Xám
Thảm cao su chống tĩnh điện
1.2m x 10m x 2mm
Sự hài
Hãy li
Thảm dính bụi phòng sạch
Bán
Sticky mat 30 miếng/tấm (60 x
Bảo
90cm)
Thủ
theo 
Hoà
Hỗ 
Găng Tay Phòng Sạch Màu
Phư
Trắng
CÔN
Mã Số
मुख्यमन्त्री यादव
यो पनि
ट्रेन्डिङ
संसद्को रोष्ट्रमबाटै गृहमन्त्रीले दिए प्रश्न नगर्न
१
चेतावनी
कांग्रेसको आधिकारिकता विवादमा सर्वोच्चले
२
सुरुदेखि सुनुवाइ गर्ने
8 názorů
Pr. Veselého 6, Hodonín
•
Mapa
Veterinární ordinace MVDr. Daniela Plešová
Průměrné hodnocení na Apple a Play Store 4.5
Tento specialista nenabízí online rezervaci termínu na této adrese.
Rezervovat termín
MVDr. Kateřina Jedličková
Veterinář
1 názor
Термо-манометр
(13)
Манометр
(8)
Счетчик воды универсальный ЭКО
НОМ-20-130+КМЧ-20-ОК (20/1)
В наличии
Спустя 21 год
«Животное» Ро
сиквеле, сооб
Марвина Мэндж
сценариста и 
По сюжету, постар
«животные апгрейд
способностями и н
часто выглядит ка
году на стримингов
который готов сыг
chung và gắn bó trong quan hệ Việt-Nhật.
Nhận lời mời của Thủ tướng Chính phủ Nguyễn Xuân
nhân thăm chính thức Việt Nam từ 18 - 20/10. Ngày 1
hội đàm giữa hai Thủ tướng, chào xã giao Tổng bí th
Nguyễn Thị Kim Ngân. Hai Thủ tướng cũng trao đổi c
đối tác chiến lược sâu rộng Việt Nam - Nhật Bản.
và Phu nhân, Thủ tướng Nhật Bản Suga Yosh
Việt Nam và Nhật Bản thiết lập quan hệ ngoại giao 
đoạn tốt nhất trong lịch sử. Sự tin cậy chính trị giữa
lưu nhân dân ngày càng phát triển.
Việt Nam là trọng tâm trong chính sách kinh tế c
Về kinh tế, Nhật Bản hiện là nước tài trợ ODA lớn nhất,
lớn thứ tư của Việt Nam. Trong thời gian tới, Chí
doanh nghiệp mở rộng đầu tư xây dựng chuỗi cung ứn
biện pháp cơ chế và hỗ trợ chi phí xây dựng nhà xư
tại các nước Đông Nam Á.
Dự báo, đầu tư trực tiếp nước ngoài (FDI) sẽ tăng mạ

○ ○ ○ ○ ○ ○ ○

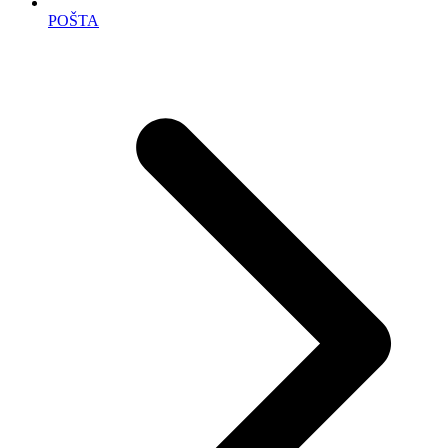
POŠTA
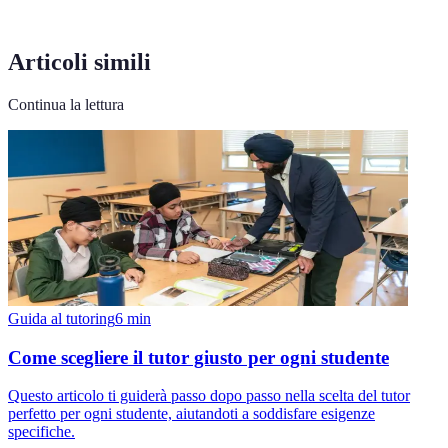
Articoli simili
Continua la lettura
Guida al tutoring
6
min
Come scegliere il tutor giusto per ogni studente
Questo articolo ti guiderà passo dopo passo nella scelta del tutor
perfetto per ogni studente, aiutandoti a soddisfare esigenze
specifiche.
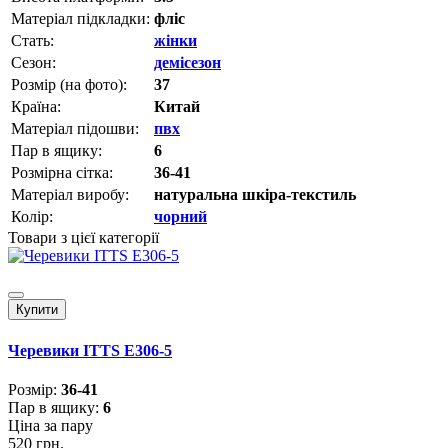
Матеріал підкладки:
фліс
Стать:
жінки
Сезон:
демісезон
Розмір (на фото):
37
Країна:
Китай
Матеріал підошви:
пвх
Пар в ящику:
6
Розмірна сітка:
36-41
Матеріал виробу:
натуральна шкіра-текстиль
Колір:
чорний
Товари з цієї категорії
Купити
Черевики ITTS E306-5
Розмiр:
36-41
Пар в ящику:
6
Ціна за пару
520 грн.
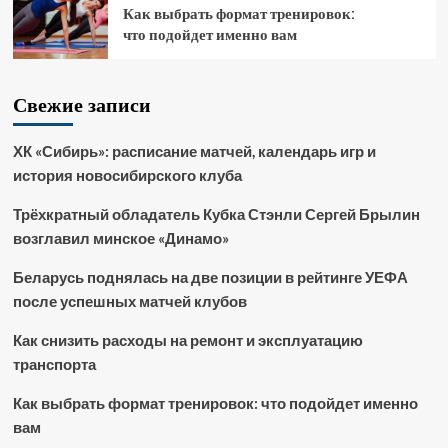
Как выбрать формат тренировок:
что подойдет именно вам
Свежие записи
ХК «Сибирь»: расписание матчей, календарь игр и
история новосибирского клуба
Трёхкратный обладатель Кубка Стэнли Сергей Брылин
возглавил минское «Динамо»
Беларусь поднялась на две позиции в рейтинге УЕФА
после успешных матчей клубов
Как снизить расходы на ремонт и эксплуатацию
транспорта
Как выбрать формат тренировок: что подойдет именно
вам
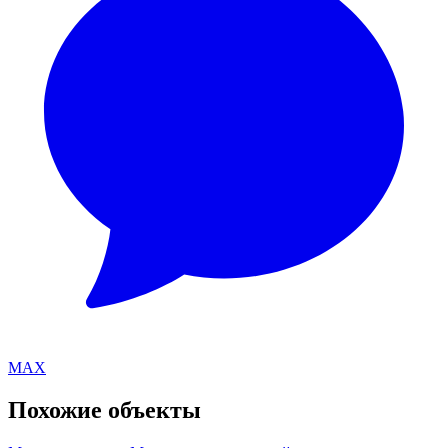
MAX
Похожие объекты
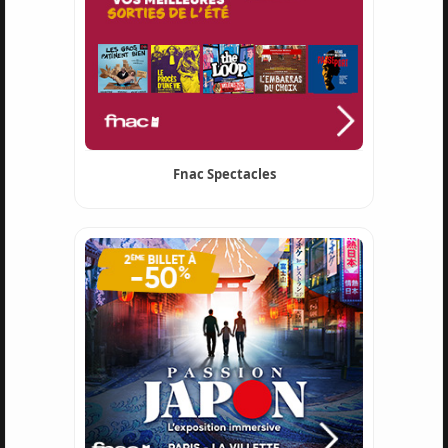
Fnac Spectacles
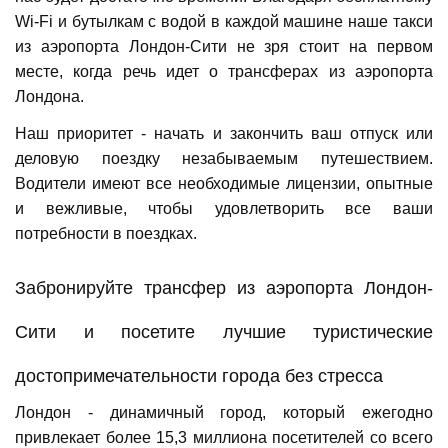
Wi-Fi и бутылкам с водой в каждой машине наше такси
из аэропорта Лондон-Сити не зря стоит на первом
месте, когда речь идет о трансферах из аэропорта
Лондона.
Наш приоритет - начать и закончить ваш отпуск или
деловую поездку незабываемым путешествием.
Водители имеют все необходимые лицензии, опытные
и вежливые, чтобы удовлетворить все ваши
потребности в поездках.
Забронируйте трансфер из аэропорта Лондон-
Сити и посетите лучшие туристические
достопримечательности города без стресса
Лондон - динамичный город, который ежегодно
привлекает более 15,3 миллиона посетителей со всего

○ ○ ○ ○ ○ ○ ○

Description of the task - Count the lines of the data that include the string "Thảm", and give only that number.

Expected answer - 2